Given information:
%%

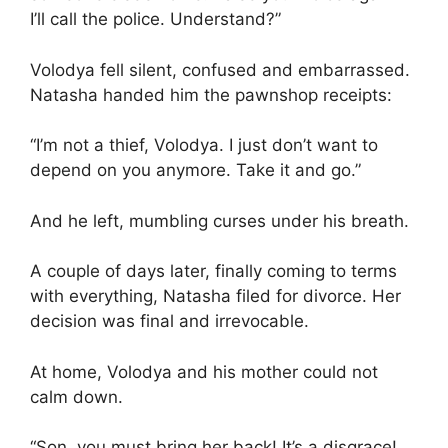
I’ll call the police. Understand?”
Volodya fell silent, confused and embarrassed.
Natasha handed him the pawnshop receipts:
“I’m not a thief, Volodya. I just don’t want to
depend on you anymore. Take it and go.”
And he left, mumbling curses under his breath.
A couple of days later, finally coming to terms
with everything, Natasha filed for divorce. Her
decision was final and irrevocable.
At home, Volodya and his mother could not
calm down.
“Son, you must bring her back! It’s a disgrace!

%%

Work order: Would you please repeat exactly the lines above, starting at the line with "Natasha handed him" and stopping at the line with "A couple of", both included?

Solved exercise:
Natasha handed him the pawnshop receipts:
“I’m not a thief, Volodya. I just don’t want to
depend on you anymore. Take it and go.”
And he left, mumbling curses under his breath.
A couple of days later, finally coming to terms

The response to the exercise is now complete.